(Items from a dataset)
▽

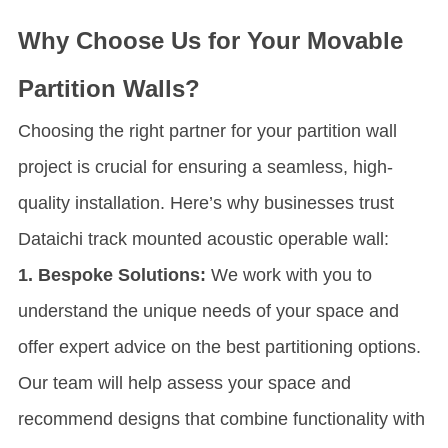
Why Choose Us for Your Movable
Partition Walls?
Choosing the right partner for your partition wall
project is crucial for ensuring a seamless, high-
quality installation. Here’s why businesses trust
Dataichi track mounted acoustic operable wall:
1. Bespoke Solutions:
We work with you to
understand the unique needs of your space and
offer expert advice on the best partitioning options.
Our team will help assess your space and
recommend designs that combine functionality with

△

# What the task asks:
Only the lines from the start of the records above through the line containing "We work with you to" should be returned, exactly and with both ends, please; the pictures stay out.

# Response to the task:
Why Choose Us for Your Movable
Partition Walls?
Choosing the right partner for your partition wall
project is crucial for ensuring a seamless, high-
quality installation. Here’s why businesses trust
Dataichi track mounted acoustic operable wall:
1. Bespoke Solutions:
We work with you to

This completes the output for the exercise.